L’incontinence urinaire est l’incapacité de garder les urines.
Il y a différentes formes d’incontinence
urinaire : la plus fréquente est l'incontinence d'effort, c’est la
perte d’urines lors d’efforts physiques plus ou moins importants. Un premier
degré ne concerne que les efforts physiques importants comme l’éternuement, la
toux, des efforts sportifs ou autres. Le deuxième degré est la perte lors
d’efforts légers comme la marche, la monté d’escaliers etc.. Et au troisième
degré les urines sont perdues même sans effort et au repos.
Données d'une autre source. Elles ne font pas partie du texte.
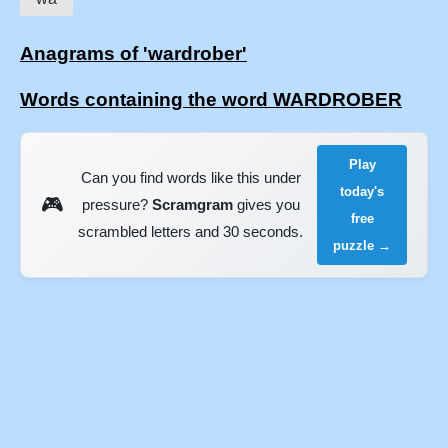
Anagrams of 'wardrober'
Words containing the word WARDROBER
Play
Can you find words like this under
today's
🎮
pressure?
Scramgram
gives you
free
scrambled letters and 30 seconds.
puzzle →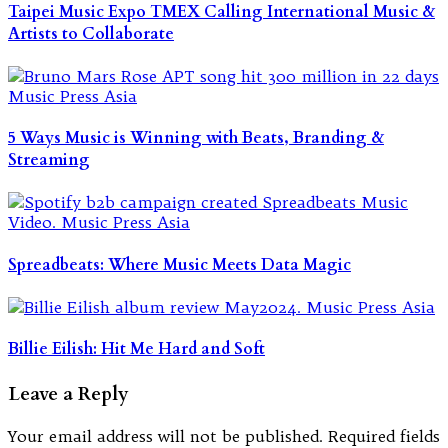
Taipei Music Expo TMEX Calling International Music &
Artists to Collaborate
5 Ways Music is Winning with Beats, Branding &
Streaming
Spreadbeats: Where Music Meets Data Magic
Billie Eilish: Hit Me Hard and Soft
Leave a Reply
Your email address will not be published.
Required fields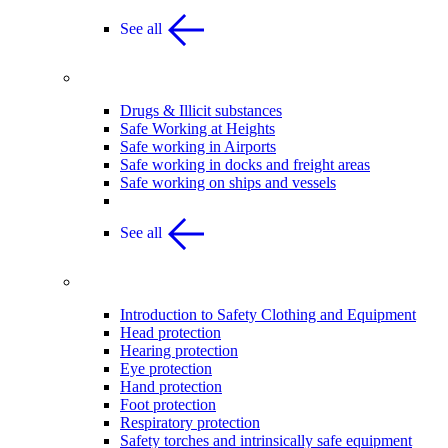
See all
Safe Working Practices
Drugs & Illicit substances
Safe Working at Heights
Safe working in Airports
Safe working in docks and freight areas
Safe working on ships and vessels
See all
Safety clothing and Equipment
Introduction to Safety Clothing and Equipment
Head protection
Hearing protection
Eye protection
Hand protection
Foot protection
Respiratory protection
Safety torches and intrinsically safe equipment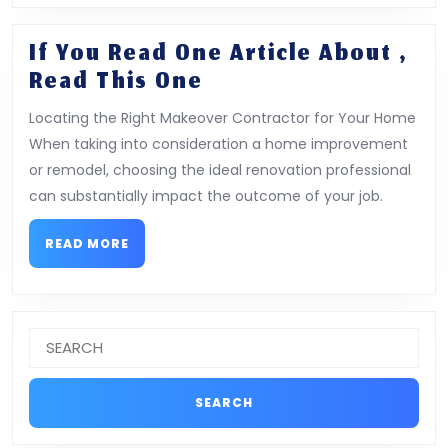
If You Read One Article About ,
If
Read This One
You
Locating the Right Makeover Contractor for Your Home
Read
When taking into consideration a home improvement
One
or remodel, choosing the ideal renovation professional
Article
can substantially impact the outcome of your job.
About
,
READ
READ MORE
MORE
Read
This
One
Search
for: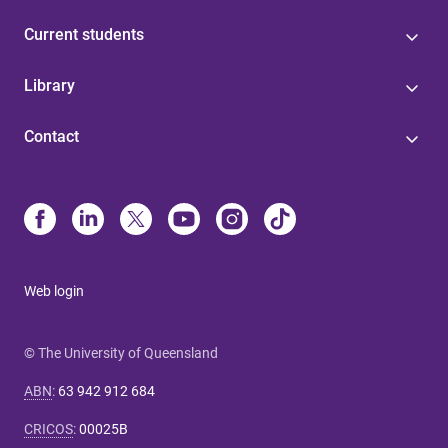
Current students
Library
Contact
Web login
© The University of Queensland
ABN
:
63 942 912 684
CRICOS
:
00025B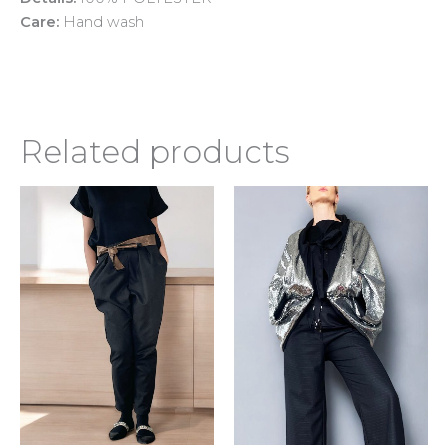
Care:
Hand wash
Related products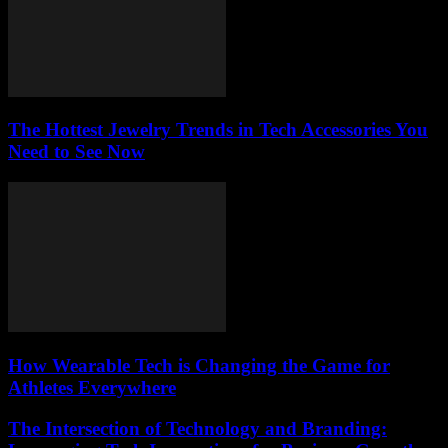
The Hottest Jewelry Trends in Tech Accessories You
Need to See Now
How Wearable Tech is Changing the Game for
Athletes Everywhere
The Intersection of Technology and Branding: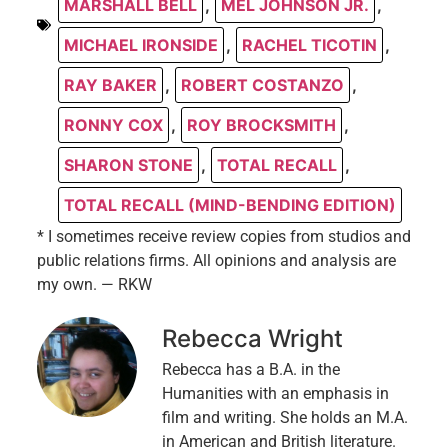
MARSHALL BELL
,
MEL JOHNSON JR.
,
MICHAEL IRONSIDE
,
RACHEL TICOTIN
,
RAY BAKER
,
ROBERT COSTANZO
,
RONNY COX
,
ROY BROCKSMITH
,
SHARON STONE
,
TOTAL RECALL
,
TOTAL RECALL (MIND-BENDING EDITION)
* I sometimes receive review copies from studios and
public relations firms. All opinions and analysis are
my own. — RKW
Rebecca Wright
Rebecca has a B.A. in the
Humanities with an emphasis in
film and writing. She holds an M.A.
in American and British literature.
Une autre forme est l’incontinence par impériosités ou urgences avec des besoins
extrêmement pressants et fréquents, au point que parfois les patients ne
peuvent pas gagner les toilettes à temps. Ces besoins exagérés peuvent être
juste une sensation très forte ou accompagnés de fortes contractions du muscle
de la paroi vésicale.
Assez fréquemment ces deux formes,
l’incontinence d’effort et l’incontinence par impériosités sont combinées. Puis
il y a des formes plus rares comme les résidus postmictionnels importants (miction
= vidange de la vessie) au point que la vessie est en peu de
temps de nouveau pleine .
L’incontinence urinaire sous ces
différentes formes est un problème très fréquent atteignant une femme sur trois
et un homme sur cinq au cours de leur vie. Elle entrave la qualité de vie plus
ou moins gravement, obligeant souvent les patients de changer leur mode de vie,
d’abandonner certaines activités et parfois de restreindre leur rayon d’action
pour ne pas trop s’éloigner des toilettes. En plus elle cause des dépenses
importantes pour lingettes et couches. Malheureusement l’incontinence est rarement
un symptôme passager, mais tend à s’aggraver sans traitement. Grâce à une
prise en charge conséquente la plupart des patients pourraient être guéris de
leur incontinence. Mais pour cela il faut en parler et sortir ce sujet
tabou du coin de la honte.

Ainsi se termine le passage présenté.